Segundo uma prévia disponibilizada pela Casa Branca, em sua fala, o democrata pedirá aos membros do Partido Republicano que trabalhem com ele para “terminar o trabalho” de reconstruir a economia e unir a nação enquanto ele busca superar o pessimismo no país e navegar pelas divisões políticas em Washington.
Entre os convidados do evento, que ocorre em Washington D.C., estão os pais de Tire Nichols, morto por policiais em Memphis, que devem se sentar com a primeira-dama Jill Biden. Outros convidados de Biden incluem o astro do rock Bono e o jovem de 26 anos que desarmou um atirador no tiroteio do mês passado em Monterey Park, Califórnia.
O discurso ocorre em um momento em que apenas um quarto dos adultos americanos dizem que as coisas no país estão indo na direção certa, de acordo com uma nova pesquisa da Associated Press-NORC Center for Public Affairs Research. Cerca de três quartos dizem que as coisas estão no caminho errado. E a maioria dos democratas não quer que Biden se candidate para outro mandato.
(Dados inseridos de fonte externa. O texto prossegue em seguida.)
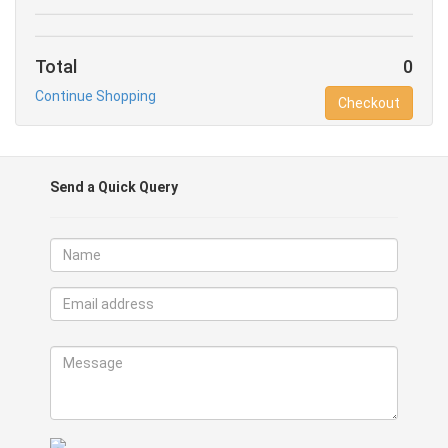
Total
0
Continue Shopping
Checkout
Send a Quick Query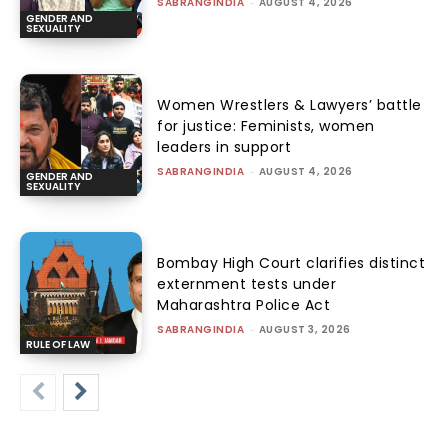
SABRANGINDIA
-
AUGUST 4, 2026
GENDER AND
SEXUALITY
Women Wrestlers & Lawyers’ battle
for justice: Feminists, women
leaders in support
SABRANGINDIA
-
AUGUST 4, 2026
GENDER AND
SEXUALITY
Bombay High Court clarifies distinct
externment tests under
Maharashtra Police Act
SABRANGINDIA
-
AUGUST 3, 2026
RULE OF LAW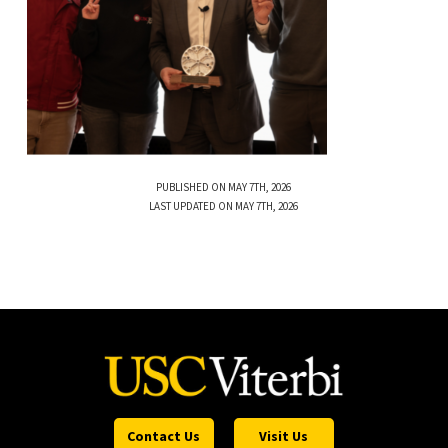
PUBLISHED ON MAY 7TH, 2026
LAST UPDATED ON MAY 7TH, 2026
Contact Us
Visit Us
O que é o Estado da União?
É o discurso do presidente que ocorre todos os anos em uma sessão conjunta do Congresso americano. Nele, o chefe de Estado e de governo presta esclarecimentos aos parlamentares, militares e integrantes da Suprema Corte sobre a atual situação dos EUA e os planos e prioridades do ano.
O primeiro discurso sobre o Estado da União foi pronunciado por George Washington em 8 de janeiro de 1790.
Tradicionalmente, o presidente norte-americano pede esforços a deputados e senadores para aprovar projetos que o chefe de governo acredita ser importante.